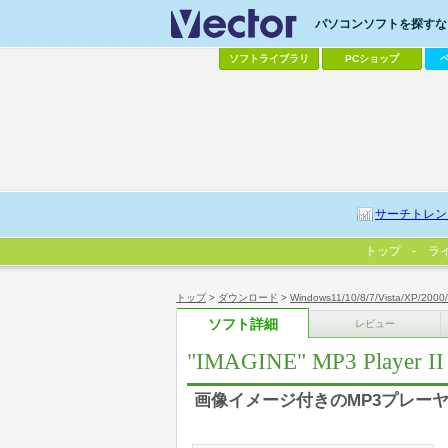
パソコンソフトを探すなら
ソフトライブラリ
PCショップ
サーチトレン
トップ
ラ
トップ
>
ダウンロード
>
Windows11/10/8/7/Vista/XP/2000
ソフト詳細
レビュー
"IMAGINE" MP3 Player II
画像イメージ付きのMP3プレー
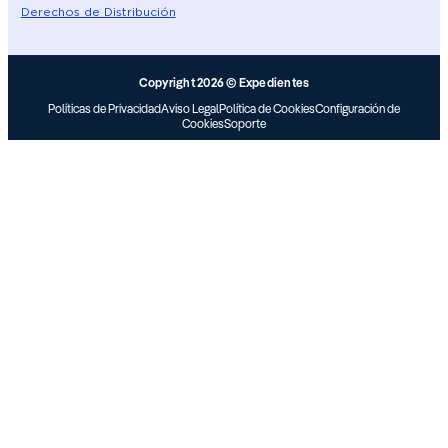
Derechos de Distribución
Copyright 2026 © Expedientes
Políticas de Privacidad
Aviso Legal
Política de Cookies
Configuración de
Cookies
Soporte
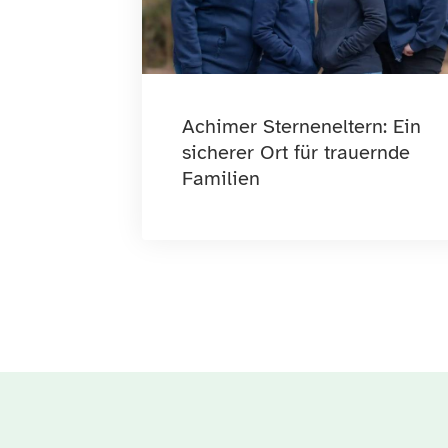
Achimer Sterneneltern: Ein
sicherer Ort für trauernde
Familien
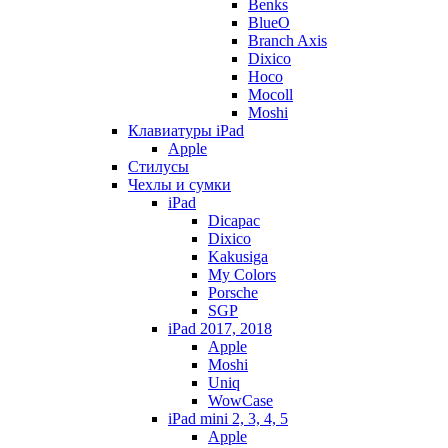
Benks
BlueO
Branch Axis
Dixico
Hoco
Mocoll
Moshi
Клавиатуры iPad
Apple
Стилусы
Чехлы и сумки
iPad
Dicapac
Dixico
Kakusiga
My Colors
Porsche
SGP
iPad 2017, 2018
Apple
Moshi
Uniq
WowCase
iPad mini 2, 3, 4, 5
Apple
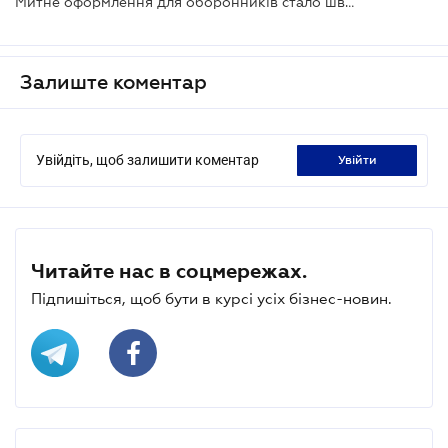
Митне оформлення для оборонників стало швидшим – документи подають у декларації, а не заздалегідь
Залиште коментар
Увійдіть, щоб залишити коментар
увійти
Читайте нас в соцмережах.
Підпишіться, щоб бути в курсі усіх бізнес-новин.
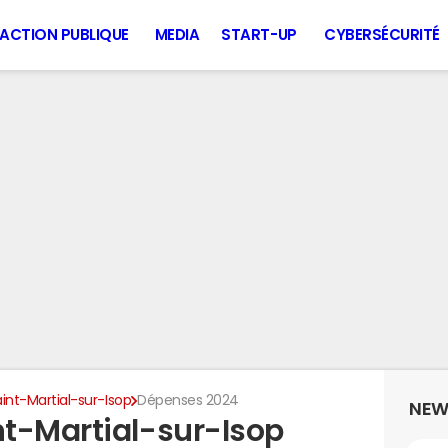
ACTION PUBLIQUE
MEDIA
START-UP
CYBERSÉCURITÉ
int-Martial-sur-Isop
Dépenses 2024
NEW
t-Martial-sur-Isop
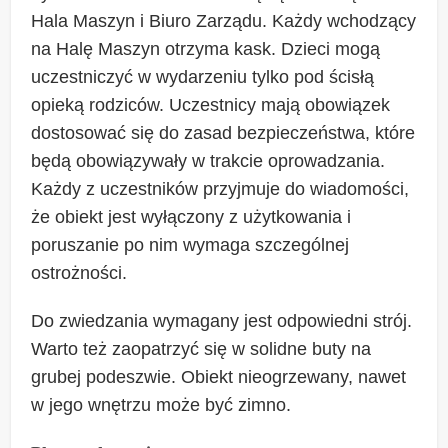
Hala Maszyn i Biuro Zarządu. Każdy wchodzący
na Halę Maszyn otrzyma kask. Dzieci mogą
uczestniczyć w wydarzeniu tylko pod ścisłą
opieką rodziców. Uczestnicy mają obowiązek
dostosować się do zasad bezpieczeństwa, które
będą obowiązywały w trakcie oprowadzania.
Każdy z uczestników przyjmuje do wiadomości,
że obiekt jest wyłączony z użytkowania i
poruszanie po nim wymaga szczególnej
ostrożności.
Do zwiedzania wymagany jest odpowiedni strój.
Warto też zaopatrzyć się w solidne buty na
grubej podeszwie. Obiekt nieogrzewany, nawet
w jego wnętrzu może być zimno.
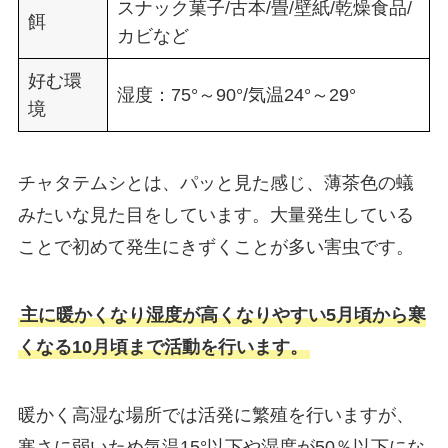
スナック菓子/古本/畳/壁紙/乾燥食品/
餌
カビなど
好む環
湿度：75°～90°/気温24°～29°
境
チャタテムシとは、パッと見た感じ、薄茶色の蟻
みたいな見た目をしています。大量発生している
ことで初めて発生にきずくことが多い害虫です。
主に暖かくなり湿度が高くなりやすい5月頃から寒
くなる10月頃まで活動を行います。
暖かく高湿な場所では活発に繁殖を行いますが、
寒さに弱いため気温15°以下や湿度が50％以下にな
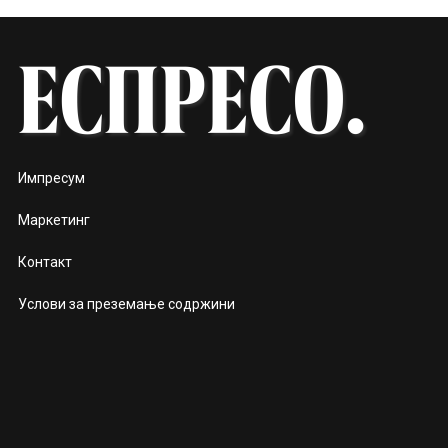
Импресум
Маркетинг
Контакт
Услови за преземање содржини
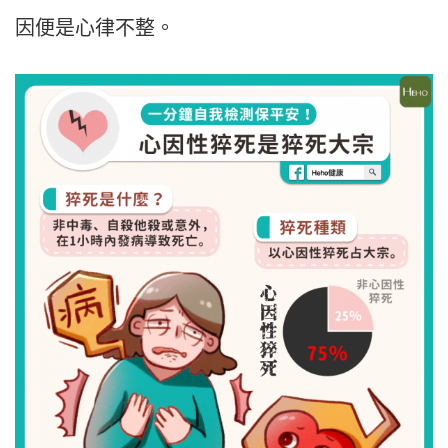
因便是心律不整。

§ **EXERCISE AIM**: Would you mind returning each entry above word for word, skipping the images?

§ **TASK ANSWER**:
パソコンソフトを探すなら
ソフトライブラリ
PCショップ
サーチトレン
トップ
ラ
トップ
>
ダウンロード
>
Windows11/10/8/7/Vista/XP/2000
ソフト詳細
レビュー
"IMAGINE" MP3 Player II
画像イメージ付きのMP3プレー
Derechos de Distribución
Copyright 2026 © Expedientes
Políticas de Privacidad
Aviso Legal
Política de Cookies
Configuración de
Cookies
Soporte
Achimer Sterneneltern: Ein
sicherer Ort für trauernde
Familien
Benks
BlueO
Branch Axis
Dixico
Hoco
Mocoll
Moshi
Клавиатуры iPad
Apple
Стилусы
Чехлы и сумки
iPad
Dicapac
Dixico
Kakusiga
My Colors
Porsche
SGP
iPad 2017, 2018
Apple
Moshi
Uniq
WowCase
iPad mini 2, 3, 4, 5
Apple
Митне оформлення для оборонників стало швидшим – документи подають у декларації, а не заздалегідь
Залиште коментар
Увійдіть, щоб залишити коментар
увійти
Читайте нас в соцмережах.
Підпишіться, щоб бути в курсі усіх бізнес-новин.
ACTION PUBLIQUE
MEDIA
START-UP
CYBERSÉCURITÉ
int-Martial-sur-Isop
Dépenses 2024
NEW
t-Martial-sur-Isop
Hala Maszyn i Biuro Zarządu. Każdy wchodzący
na Halę Maszyn otrzyma kask. Dzieci mogą
uczestniczyć w wydarzeniu tylko pod ścisłą
opieką rodziców. Uczestnicy mają obowiązek
dostosować się do zasad bezpieczeństwa, które
będą obowiązywały w trakcie oprowadzania.
Każdy z uczestników przyjmuje do wiadomości,
że obiekt jest wyłączony z użytkowania i
poruszanie po nim wymaga szczególnej
ostrożności.
Do zwiedzania wymagany jest odpowiedni strój.
Warto też zaopatrzyć się w solidne buty na
grubej podeszwie. Obiekt nieogrzewany, nawet
w jego wnętrzu może być zimno.
スナック菓子/古本/畳/壁紙/乾燥食品/
餌
カビなど
好む環
湿度：75°～90°/気温24°～29°
境
チャタテムシとは、パッと見た感じ、薄茶色の蟻
みたいな見た目をしています。大量発生している
ことで初めて発生にきずくことが多い害虫です。
主に暖かくなり湿度が高くなりやすい5月頃から寒
くなる10月頃まで活動を行います。
暖かく高湿な場所では活発に繁殖を行いますが、
寒さに弱いため気温15°以下や湿度が50％以下にな
Импресум
Маркетинг
Контакт
Услови за преземање содржини
因便是心律不整。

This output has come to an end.